Many oral microbes, whether harmless or pathogenic, frustrate scientists because they refuse to grow in the laboratory. Such microbes, which include more than 60% of bacteria in the human mouth, have even been referred to as “biological dark matter.” Though these obscure species have never been cultivated, they are known to exist, but only because of DNA sequencing, which yields insights even if only individual cells, directly harvested from human hosts, are available.
While it is possible to sequence the genome of a pathogenic species—such as Tannerella forsythia, which is linked to periodontitis—the hard-won genetic information may not seem especially meaningful. That is, it may not be clear which genes contribute to disease and which are relatively innocuous. That’s where comparative genomics comes in. By comparing the genome of T. forsythia to the genome of a closely related but harmless microbe, one may identify genes that occur only in the harmful relative. Such genes would be suitable targets for further study.

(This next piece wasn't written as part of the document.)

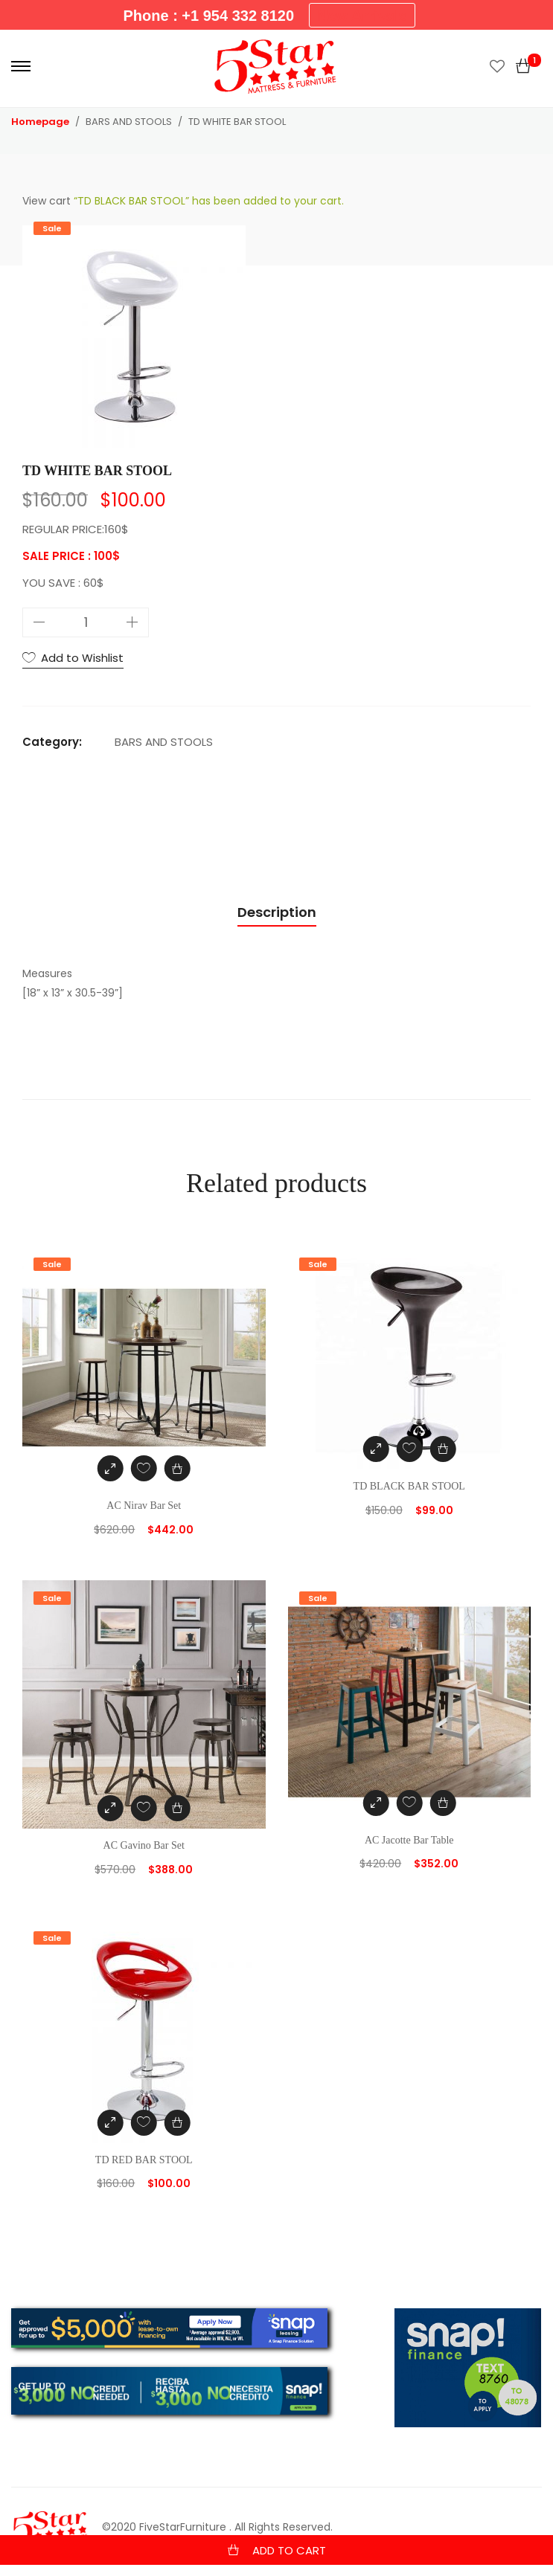  Describe the element at coordinates (442, 1449) in the screenshot. I see `[Add “TD BLACK BAR STOOL” to your cart]` at that location.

By taking advantage of comparative genomics, scientists at Ohio State University and Oak Ridge National Laboratory have identified several genes that appear to account for the pathogenic potential of T. forsythia. They published their findings in an article published February 14 in PLOS ONE, in an article entitled “Single Cell Genomics of Uncultured, Health-Associated Tannerella BU063 (Oral Taxon 286) and Comparison to the Closely Related Pathogen Tannerella forsythia.”
As the title indicates, the scientists compared T. forsythia with BU063, which is the closest relative to T. forsythia, but does not cause disease itself. They used single-cell genomics to isolate 12 individual BU063 cells by flow cytometry, and then the scientists amplified and sequenced the cells’ genomes: “Comparative analyses of the assembled genomic scaffolds and their gene contents allowed us to study the diversity of this taxon within the oral community of a single human donor that provided the sample. Eight different BU063 genotypes were represented.”
The scientists reported that the genome of BU063 is, as expected, more similar to T. forsythia than any other known genome. However, they also found significant differences, including a 44% difference in gene content, changes in metabolic pathways, loss of synteny, and an 8–9% difference in GC content.
Most importantly, the scientists noticed that several identified virulence genes of T. forsythia are not found in BU063 including karilysin, prtH, and bspA. Reflecting on the significance of this finding, the authors of the PLOS ONE article wrote: “The absence of these genes may explain the lack of periodontal pathogenesis by this species and provides a new foundation to further understand the genome evolution and mechanisms of bacterial-host interaction in closely related oral microbes with different pathogenicity potential.”
The scientists also highlighted the diversity of species they found. “We expect people to have 150 to 200 species of bacteria in their mouths, but they may have all these layers underneath of 20 little variants—at least it’s a possibility based on this organism,” said Clifford Beall, Ph.D., research assistant professor of oral biology at Ohio State University and lead author of the study. “This may go to show that our microbiome is even more complicated than we’ve previously thought.”
“There are a lot of different bacteria that are higher in periodontitis lesions, but we don’t see every one of those bacteria in every case of periodontitis,” added Dr. Beall. “So it’s hard to see a drug affecting one bacteria being very successful.”